---- Data for this task

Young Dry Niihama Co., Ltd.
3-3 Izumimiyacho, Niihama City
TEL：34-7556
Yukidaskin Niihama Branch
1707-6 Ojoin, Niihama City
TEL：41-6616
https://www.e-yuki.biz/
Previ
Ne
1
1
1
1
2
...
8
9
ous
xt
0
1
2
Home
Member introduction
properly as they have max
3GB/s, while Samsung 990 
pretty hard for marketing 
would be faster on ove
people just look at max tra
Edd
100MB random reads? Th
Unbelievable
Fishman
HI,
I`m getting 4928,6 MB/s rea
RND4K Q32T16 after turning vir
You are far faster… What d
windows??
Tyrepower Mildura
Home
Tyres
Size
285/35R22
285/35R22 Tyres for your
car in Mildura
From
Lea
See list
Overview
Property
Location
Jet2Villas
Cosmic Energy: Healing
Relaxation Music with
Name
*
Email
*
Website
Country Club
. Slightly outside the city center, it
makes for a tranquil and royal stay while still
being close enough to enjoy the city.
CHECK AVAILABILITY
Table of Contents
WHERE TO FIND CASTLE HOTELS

--------
---- Data for this task

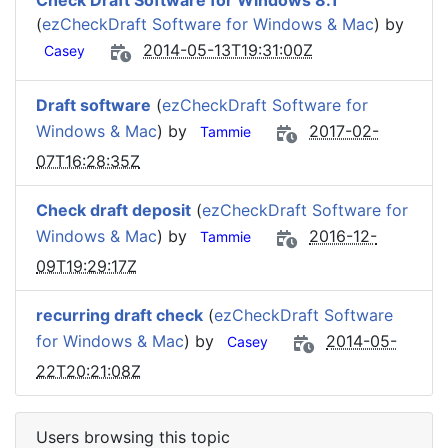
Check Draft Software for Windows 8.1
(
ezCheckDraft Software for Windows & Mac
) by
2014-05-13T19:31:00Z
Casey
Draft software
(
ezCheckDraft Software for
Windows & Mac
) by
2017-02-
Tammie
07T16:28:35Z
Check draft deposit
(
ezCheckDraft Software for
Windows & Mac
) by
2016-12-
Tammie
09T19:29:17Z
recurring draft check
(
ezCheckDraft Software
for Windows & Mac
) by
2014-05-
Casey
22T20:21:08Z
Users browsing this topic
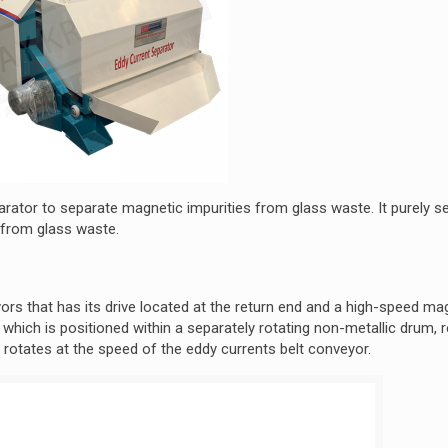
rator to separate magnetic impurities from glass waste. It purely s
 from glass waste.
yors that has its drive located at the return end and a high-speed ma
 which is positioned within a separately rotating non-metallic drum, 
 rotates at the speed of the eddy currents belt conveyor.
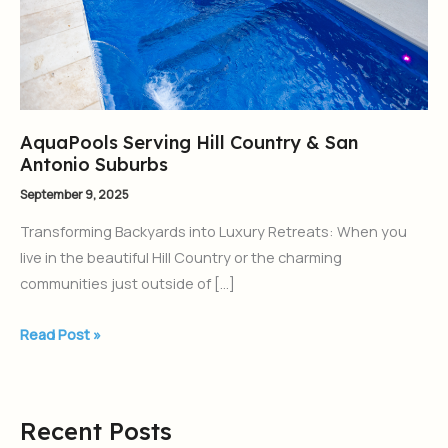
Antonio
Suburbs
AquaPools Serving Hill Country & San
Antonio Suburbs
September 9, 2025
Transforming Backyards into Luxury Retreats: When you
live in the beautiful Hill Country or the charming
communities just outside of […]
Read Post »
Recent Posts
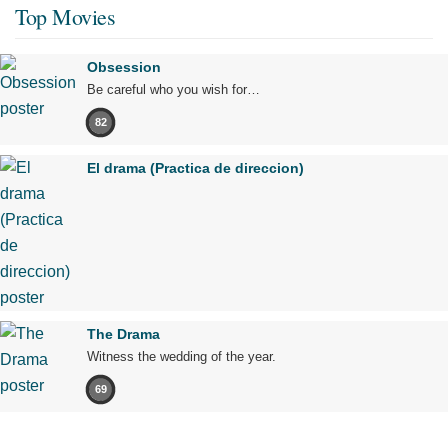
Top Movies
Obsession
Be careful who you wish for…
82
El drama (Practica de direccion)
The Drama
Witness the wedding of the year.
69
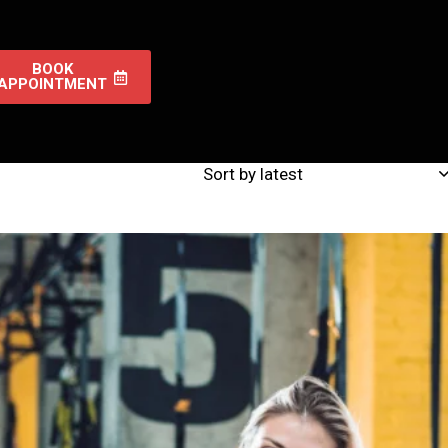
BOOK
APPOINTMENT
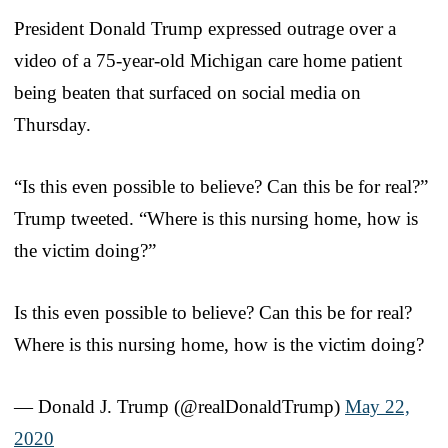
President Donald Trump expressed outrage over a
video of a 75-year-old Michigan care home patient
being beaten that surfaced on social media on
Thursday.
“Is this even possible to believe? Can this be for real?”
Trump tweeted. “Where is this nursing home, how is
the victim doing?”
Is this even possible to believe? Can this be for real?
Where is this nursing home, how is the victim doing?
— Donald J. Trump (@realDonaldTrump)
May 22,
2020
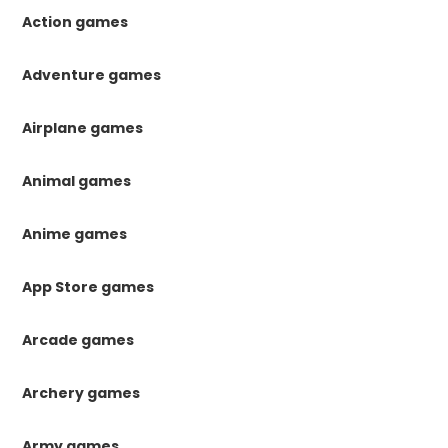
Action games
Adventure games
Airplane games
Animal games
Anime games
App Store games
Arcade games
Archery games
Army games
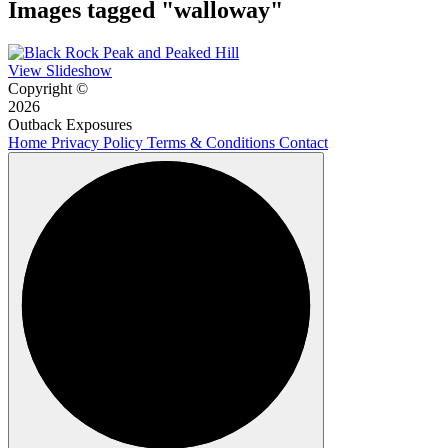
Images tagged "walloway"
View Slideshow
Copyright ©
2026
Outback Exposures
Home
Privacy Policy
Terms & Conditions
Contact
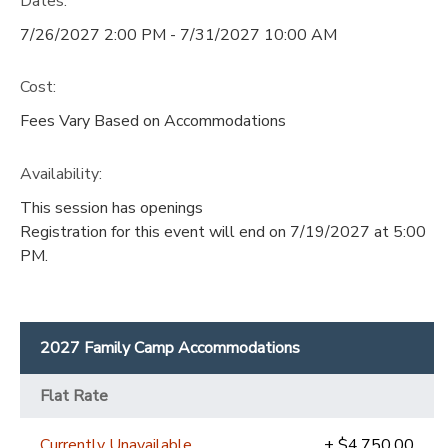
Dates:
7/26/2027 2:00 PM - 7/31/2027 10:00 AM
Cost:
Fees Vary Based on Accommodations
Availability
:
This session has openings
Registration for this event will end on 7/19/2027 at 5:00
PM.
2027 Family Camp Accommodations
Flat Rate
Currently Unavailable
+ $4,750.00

--------

[What you need to do] In the entries above, find the line holding "Young Dry Niihama Co., Ltd." and the line holding "WHERE TO FIND CASTLE HOTELS", then retype exactly those two lines and every line between them, and nothing else.

[The completed task]
Young Dry Niihama Co., Ltd.
3-3 Izumimiyacho, Niihama City
TEL：34-7556
Yukidaskin Niihama Branch
1707-6 Ojoin, Niihama City
TEL：41-6616
https://www.e-yuki.biz/
Previ
Ne
1
1
1
1
2
...
8
9
ous
xt
0
1
2
Home
Member introduction
properly as they have max
3GB/s, while Samsung 990 
pretty hard for marketing 
would be faster on ove
people just look at max tra
Edd
100MB random reads? Th
Unbelievable
Fishman
HI,
I`m getting 4928,6 MB/s rea
RND4K Q32T16 after turning vir
You are far faster… What d
windows??
Tyrepower Mildura
Home
Tyres
Size
285/35R22
285/35R22 Tyres for your
car in Mildura
From
Lea
See list
Overview
Property
Location
Jet2Villas
Cosmic Energy: Healing
Relaxation Music with
Name
*
Email
*
Website
Country Club
. Slightly outside the city center, it
makes for a tranquil and royal stay while still
being close enough to enjoy the city.
CHECK AVAILABILITY
Table of Contents
WHERE TO FIND CASTLE HOTELS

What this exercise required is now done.